Los progresismos frente al imaginario anticorrupción 
¿Cómo
 plantear alternativas progresistas realmente nuevas en sociedades tan 
penetradas por la matriz conservadora que hay detrás de la 
anticorrupción? A partir de la década de los 90 del siglo pasado, Think 
Tanks vinculados a agencias del gobierno estadounidenses como USAID y 
organismos como el Banco Mundial comenzaron a difundir el discurso 
anticorrupción en Latinoamérica. El consenso que buscaban instalar entre
 nuestras clases dirigentes y opinión pública era el siguiente: los 
latinoamericanos somos “pobres” por culpa de nuestros políticos 
“corruptos”. ¿Y cuál era la solución? Pues la receta neoliberal: 
reducción del Estado al mínimo y eficiencia gerencial en el manejo de lo
 público. Una articulación muy bien estructurada que, acorde a lo que es
 el neoliberalismo centralmente, esto es, una matriz de sentido antes 
que modelo de gestión del capitalismo, vino a formatear mentalidades en 
la región. Y, en ese contexto, configurar nuevos imaginarios que 
buscaran soluciones a nuestros problemas en otros lados; lejos de la 
politización y disputas ideológicas de décadas anteriores. De modo que, 
si el problema era la corrupción pública, había que reducir lo público 
-para que haya menos de donde robar- y “eficientizar” el Estado para que
 genere riqueza en lugar de burocracia. Ese fue, en términos generales, 
el consenso que quedó instalado.
Las estructuras 
mediáticas cumplieron su rol construyendo verdad y formateando 
mentalidades desde sus aparatos comunicacionales. No es, pues, 
casualidad (en política no existen las casualidades) que la principal 
arma con la que se atacó a los gobiernos progresistas de la década 
pasada que gobernaron por fuera del consenso mediático imperante, fue la
 anticorrupción. “Se robaron un PIB”, repitieron en Argentina -sin 
ofrecer pruebas ni datos- los emporios mediáticos que de 2002 a 2015 
tuvieron que enfrentar un gobierno popular que no gobernó en función de 
los intereses de sus dueños. Sucedió lo mismo en el resto de la región 
donde hubo gobiernos progresistas. El imaginario anticorrupción, así 
como la matriz conservadora en la que se inscribe, son hegemónicos en 
nuestros países de forma que puede haber gobierno progresista pero los 
términos de la discusión los siguen definiendo medios que responden a 
intereses conservadores. De ahí, en buena medida, el hecho de que una 
cosa es llegar al gobierno y otra tener el poder. El poder real implica,
 en buena medida, gozar de la capacidad de controlar mentalidades y 
hacer que las mayorías asuman intereses de ciertas élites como propios. 

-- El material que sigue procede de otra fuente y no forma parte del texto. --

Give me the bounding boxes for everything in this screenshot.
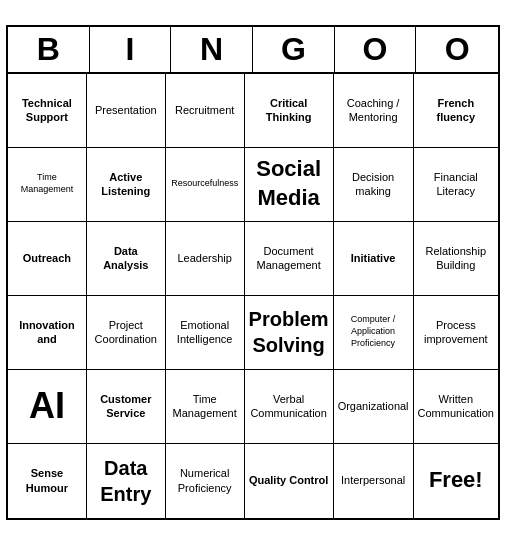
cell-text-5-1: Data Entry [91,455,161,507]
cell-0-4: Coaching / Mentoring [334,74,414,148]
cell-text-1-1: Active Listening [91,170,161,199]
cell-4-3: Verbal Communication [245,370,334,444]
cell-4-5: Written Communication [414,370,498,444]
cell-1-3: Social Media [245,148,334,222]
cell-2-0: Outreach [8,222,87,296]
cell-text-3-2: Emotional Intelligence [170,318,240,347]
cell-1-2: Resourcefulness [166,148,245,222]
cell-text-3-0: Innovation and [12,318,82,347]
cell-4-1: Customer Service [87,370,166,444]
cell-5-0: Sense Humour [8,444,87,518]
cell-2-2: Leadership [166,222,245,296]
bingo-grid: Technical SupportPresentationRecruitment… [8,74,498,518]
cell-0-5: French fluency [414,74,498,148]
cell-text-0-0: Technical Support [12,96,82,125]
header-letter-0: B [8,27,90,72]
cell-3-1: Project Coordination [87,296,166,370]
cell-3-4: Computer / Application Proficiency [334,296,414,370]
cell-3-0: Innovation and [8,296,87,370]
cell-2-1: Data Analysis [87,222,166,296]
cell-text-5-2: Numerical Proficiency [170,466,240,495]
cell-0-2: Recruitment [166,74,245,148]
cell-3-2: Emotional Intelligence [166,296,245,370]
cell-2-4: Initiative [334,222,414,296]
cell-0-0: Technical Support [8,74,87,148]
header-letter-3: G [253,27,335,72]
cell-text-2-1: Data Analysis [91,244,161,273]
cell-text-3-4: Computer / Application Proficiency [338,314,409,349]
cell-text-5-3: Quality Control [249,473,328,487]
cell-text-4-0: AI [29,383,65,430]
cell-text-4-3: Verbal Communication [249,392,329,421]
cell-text-4-4: Organizational [338,399,409,413]
cell-text-3-1: Project Coordination [91,318,161,347]
cell-0-3: Critical Thinking [245,74,334,148]
header-letter-5: O [416,27,498,72]
cell-text-5-5: Free! [429,466,483,495]
cell-text-3-5: Process improvement [418,318,494,347]
header-letter-1: I [90,27,172,72]
cell-text-1-4: Decision making [338,170,409,199]
cell-text-5-4: Interpersonal [341,473,405,487]
cell-text-1-3: Social Media [249,155,329,212]
cell-5-2: Numerical Proficiency [166,444,245,518]
cell-2-3: Document Management [245,222,334,296]
cell-4-0: AI [8,370,87,444]
cell-text-2-5: Relationship Building [418,244,494,273]
cell-3-5: Process improvement [414,296,498,370]
cell-text-0-5: French fluency [418,96,494,125]
cell-text-0-4: Coaching / Mentoring [338,96,409,125]
cell-text-4-2: Time Management [170,392,240,421]
bingo-card: BINGOO Technical SupportPresentationRecr… [6,25,500,520]
cell-text-1-2: Resourcefulness [171,178,238,190]
bingo-header: BINGOO [8,27,498,74]
header-letter-2: N [171,27,253,72]
cell-text-0-2: Recruitment [175,103,234,117]
cell-text-5-0: Sense Humour [12,466,82,495]
cell-text-3-3: Problem Solving [249,306,329,358]
cell-text-4-5: Written Communication [418,392,494,421]
cell-text-0-3: Critical Thinking [249,96,329,125]
cell-5-1: Data Entry [87,444,166,518]
cell-5-3: Quality Control [245,444,334,518]
cell-5-4: Interpersonal [334,444,414,518]
cell-1-4: Decision making [334,148,414,222]
cell-0-1: Presentation [87,74,166,148]
cell-1-1: Active Listening [87,148,166,222]
cell-text-1-0: Time Management [12,172,82,195]
cell-text-2-2: Leadership [177,251,231,265]
cell-3-3: Problem Solving [245,296,334,370]
cell-text-2-0: Outreach [23,251,71,265]
cell-4-2: Time Management [166,370,245,444]
cell-text-0-1: Presentation [95,103,157,117]
cell-text-4-1: Customer Service [91,392,161,421]
header-letter-4: O [335,27,417,72]
cell-text-2-4: Initiative [351,251,396,265]
cell-1-5: Financial Literacy [414,148,498,222]
cell-2-5: Relationship Building [414,222,498,296]
cell-4-4: Organizational [334,370,414,444]
cell-text-1-5: Financial Literacy [418,170,494,199]
cell-1-0: Time Management [8,148,87,222]
cell-5-5: Free! [414,444,498,518]
cell-text-2-3: Document Management [249,244,329,273]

Los progresismos están lejos de ese poder aún.
La 
anticorrupción, por tanto, es una trampa muy peligrosa para los 
progresismos. Del tipo que sean estos últimos: más a la izquierda o más 
hacia el centro. Todo partido, figura o grupo que apele a lo popular y 
asuma la representación de los verdaderos intereses de las mayorías, es 
decir, la lucha contra la desigualdad, se verá frente al muro de la 
anticorrupción. De esa matriz conservadora que despolitiza y moraliza y,
 así, hace que la gente opte por falsas soluciones a sus problemas de 
fondo. De suerte que, posicionar ideas progresistas se hace difícil dado
 que los ciudadanos lo asumen como algo dudoso o, en cualquier caso, lo 
inscriben en la lógica de “todos los políticos son iguales”. Y luego 
votan en las elecciones por multimillonarios y “emprendedores” como 
Mauricio Macri o Sebastián Piñera que los empobrecen. Porque los de 
arriba sí saben que siempre está vigente la lucha de clases y, por ello,
 gobiernan para los suyos. La mayoría de las élites latinoamericanas, 
que aún no superan concepciones coloniales de “superioridad” y 
“legitimidad” para mandar, así piensan y operan sus intereses.
Por
 tanto, desde el progresismo se debe tomar con mucho cuidado y 
perspicacia política los discursos anticorrupción. Porque los intereses 
que hay detrás de ellos no buscan justicia esencialmente. Más bien, 
persiguen preservar privilegios y que nada cambie. Esto es, son lo 
realmente viejo. Asumir esos discursos, desde el progresismo, resulta 
contraproducente generalmente pues coloca en un marco de discusión donde
 los que representan lo popular casi siempre llevan las de perder. 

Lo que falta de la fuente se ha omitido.